An active member of the AAN since 1948, Dr. Millikan was the AAN founding chairperson of the Section on Stroke in 1993 and remained active in the section until his death. He was known as an innovator in stroke care and is credited with developing a novel model of outpatient care for patients with small strokes and transient ischemic attacks that reduced financial and administrative burden.
He held several leadership positions, serving as the president of the American Neurological Association (1974); director of American Board of Psychiatry and Neurology, Inc. (1966-1974); and president of the Association for Research in Nervous and Mental Disease (1961).
Dr. Millikan authored or contributed to nearly 250 articles on stroke, infectious disease, cerebrovascular disease, and aneurysm. From 1990 to 2011 he served as the founding editor of the Journal of Stroke and Cerebrovascular Disease. He was the first editor of the journal Stroke: A Journal of Cerebral Circulation (1970-1977) and the first chairman of the American Heart Association (AHA) Stroke Council.
Dr. Millikan's enthusiasm for neurology never waned; he continued to attend the AAN and other professional meetings through his later years. He received his medical degree at the University of Kansas School of Medicine in 1939, and shortly after completing residencies at St. Luke's Hospital in Ohio and the State University of Iowa, moved to the Mayo Graduate School of Medicine in Minnesota. He was chairman of neurology at the Mayo Clinic from 1955-1966.
After many years with the Mayo Clinic, he became professor of neurology and director of the Stroke Unit at University of Utah School of Medicine (1976-1987). Subsequently, Dr. Millikan taught at the University of Miami School of Medicine (1987-1988), the Henry Ford Hospital (1988-1992), and spent his final years as a clinical professor of neurology at the Medical College of Ohio.
He was also a sought-after lecturer and guest professor. In 1997, alongside his wife, fellow neurologist Nancy Futrell, MD, he cofounded the Intermountain Stroke Center in Salt Lake City, UT, which dually works to manage acute stroke and prevent future strokes with the help of lifestyle adjustments and medications.
In an interview with Neurology Today, James F. Toole, MD, Walter C. Teagle Professor of Neurology and director of the Cerebrovascular Research Center at Wake Forest University School of Medicine in Winston-Salem, NC, said: “Clark was more of a behind-the-scenes kind of guy. He was always motivating people. You can't count his publications by the sheer number he authored; you have to look at how many more he inspired.”
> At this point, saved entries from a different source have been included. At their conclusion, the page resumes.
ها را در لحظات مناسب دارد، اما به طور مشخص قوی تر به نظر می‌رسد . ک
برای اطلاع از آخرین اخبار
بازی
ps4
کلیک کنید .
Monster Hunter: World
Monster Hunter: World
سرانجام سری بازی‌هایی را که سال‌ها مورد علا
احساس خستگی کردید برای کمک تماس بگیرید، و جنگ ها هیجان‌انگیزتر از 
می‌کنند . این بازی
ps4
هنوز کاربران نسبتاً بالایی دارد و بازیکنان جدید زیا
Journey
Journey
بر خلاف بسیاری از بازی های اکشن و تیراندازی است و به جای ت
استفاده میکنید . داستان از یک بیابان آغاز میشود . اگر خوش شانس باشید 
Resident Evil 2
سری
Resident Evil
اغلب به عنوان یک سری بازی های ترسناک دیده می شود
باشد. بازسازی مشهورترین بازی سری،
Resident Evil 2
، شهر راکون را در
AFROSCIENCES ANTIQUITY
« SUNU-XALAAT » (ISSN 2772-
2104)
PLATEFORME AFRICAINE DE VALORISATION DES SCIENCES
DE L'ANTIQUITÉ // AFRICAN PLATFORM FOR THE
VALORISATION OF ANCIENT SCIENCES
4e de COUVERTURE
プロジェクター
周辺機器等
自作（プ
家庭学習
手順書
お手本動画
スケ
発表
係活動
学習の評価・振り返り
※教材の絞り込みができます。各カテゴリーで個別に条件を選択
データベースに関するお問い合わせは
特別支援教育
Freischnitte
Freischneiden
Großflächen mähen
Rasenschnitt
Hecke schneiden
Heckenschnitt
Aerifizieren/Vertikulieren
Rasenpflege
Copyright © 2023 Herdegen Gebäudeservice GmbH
And his ability to inspire others reached beyond neurology. Theodore Greaves, MD, an anesthesiologist at Children's Hospital Central California, completed a clerkship with Dr. Millikan at the University of Utah Medical School in the summer of 1978, and still thinks of him fondly. In an e-mail to Neurology Today, Dr. Greaves wrote: “Dr. Millikan made learning about neurology very fun and exciting. I [still] have a copy of Dr. Millikan's green neurology exam textbook. He was a great, great teacher; always happy and always truly caring about his patients.
“He would say ‘excellent, excellent' when neurological patients were being examined and were struggling to perform the tasks he would ask of them,” Dr. Greaves continued. “On rounds, he would always write something insightful on the chart — adding that extra level of insight that only an attending with his years of experience could offer…He shared his wisdom about life, as well as his knowledge of medicine. He had become my role model in spite of the fact that I did not go into neurology. Some people remain with you for the rest of your life even though you never see them again.”
Dr. Millikan received many honors over his career, including the American Heart Association Scientific Councils' Distinguished Achievement Award (1981) and the AHA Gold Heart Award in 1976.
Dr. Millikan's non-academic pursuits included tennis, knitting, gardening, and woodworking. A chef and connoisseur of fine foods, Dr. Millikan requested that individuals remember him by enjoying a hearty meal and a glass of wine, rather than attend a traditional funeral service.
Dr. Millikan is survived by his wife, Dr. Nancy Futrell; three children; four grandchildren; and two great-grandchildren. Donations towards research and education in his honor can be made to the Clark Millikan Fund, 5292 College Dr., #204, Murray, UT 84123.